The paper notes that Pakistan has invested heavily in internationally compliant slaughterhouses, veterinary inspection systems, cold-chain facilities, laboratory testing and Halal certification. A reduction in domestic livestock availability would lower utilization of these facilities, increase operating costs and weaken Pakistan’s competitiveness in international meat markets.

It warns that the country risks shifting from a value-added Halal meat exporter to a supplier of raw livestock if live animal exports are allowed on a large scale.

It further highlights the likely impact on leather, offal and other downstream industries, saying that hides, skins, edible offal, bones, fats and other by-products generate significant economic activity after slaughter. Exporting animals before processing would deprive local industries of these raw materials and reduce business for packaging, logistics, cold storage and related service providers.

The report points out that exports of meat and meat products reached approximately Rs113 billion during July-March FY2025-26, demonstrating the sector’s growing export potential. It argues that processed meat exports generate substantially greater foreign exchange by creating multiple revenue streams from meat, offal, hides and other by-products while supporting employment throughout the value chain.

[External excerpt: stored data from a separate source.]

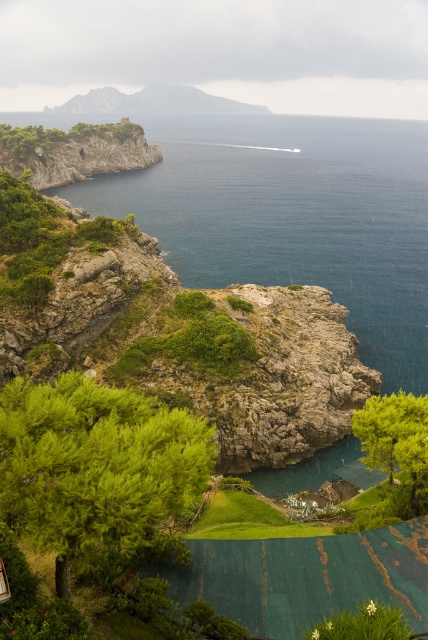 Question: Where is green leafy tree at lower left located in relation to green grassy hillside at upper center in the image?

Choices:
 (A) above
 (B) below

Answer: (B)

Question: Considering the relative positions of deep blue water at upper center and green leafy tree at lower left in the image provided, where is deep blue water at upper center located with respect to green leafy tree at lower left?

Choices:
 (A) left
 (B) right

Answer: (B)

Question: Considering the real-world distances, which object is closest to the deep blue water at upper center?

Choices:
 (A) green leafy tree at center
 (B) green grassy hillside at upper center

Answer: (A)

Question: Estimate the real-world distances between objects in this image. Which object is farther from the green grassy hillside at upper center?

Choices:
 (A) deep blue water at upper center
 (B) green leafy tree at center
 (C) green leafy tree at lower left

Answer: (C)

Question: Which of these objects is positioned closest to the green grassy hillside at upper center?

Choices:
 (A) green leafy tree at center
 (B) deep blue water at upper center

Answer: (B)

Question: In this image, where is deep blue water at upper center located relative to green leafy tree at lower left?

Choices:
 (A) above
 (B) below

Answer: (A) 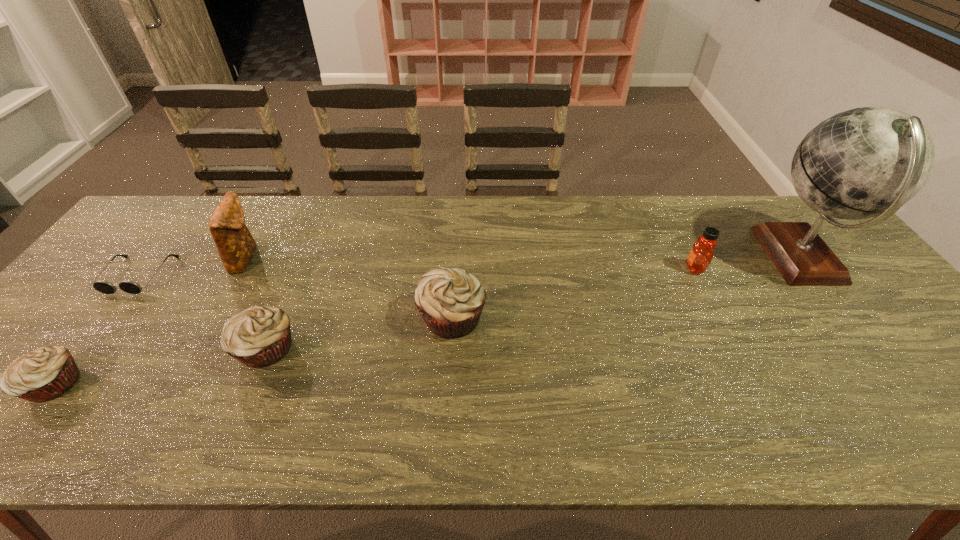 Locate an element on the screen. Image resolution: width=960 pixels, height=540 pixels. vacant space located at the equator of the rightmost object is located at coordinates 660,258.

Where is `vacant space situated 0.170m on the open side of the fifth object from right to left`? vacant space situated 0.170m on the open side of the fifth object from right to left is located at coordinates (317, 258).

Where is `globe at the far edge`? The width and height of the screenshot is (960, 540). globe at the far edge is located at coordinates (866, 162).

Where is `clutch bag at the far edge`? Image resolution: width=960 pixels, height=540 pixels. clutch bag at the far edge is located at coordinates (236, 246).

You are a GUI agent. You are given a task and a screenshot of the screen. Output one action in this format:
    pyautogui.click(x=<x>, y=<y>)
    Task: Click on the muffin at the left edge
    This screenshot has height=540, width=960.
    Given the screenshot: What is the action you would take?
    pyautogui.click(x=44, y=374)

Find the location of a particular element. sunglasses located in the left edge section of the desktop is located at coordinates (127, 286).

This screenshot has height=540, width=960. I want to click on object that is at the right edge, so click(866, 162).

The height and width of the screenshot is (540, 960). What are the coordinates of `object that is at the near left corner` in the screenshot? It's located at (44, 374).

The policy paper also raises concerns over disease control and traceability, warning that large-scale live animal exports could increase biosecurity and reputational risks. It says any disease-related incident involving exported animals could damage Pakistan’s standing in international markets and lead to restrictions on meat exports.

APMEPA chairman Abdul Hannan, sharing the policy note with the Business Recorder, said they had prepared it as reaction to news that Punjab had permitted export of live animals and recommended through this paper that general live animal exports should not be allowed and instead strengthen the domestic meat processing industry through investment in cold-chain infrastructure, traceability systems, livestock identification, certification, breed improvement and international marketing.

Such a strategy, it concludes, would retain value addition within Pakistan, create employment, support allied industries and generate more sustainable export earnings for the national economy.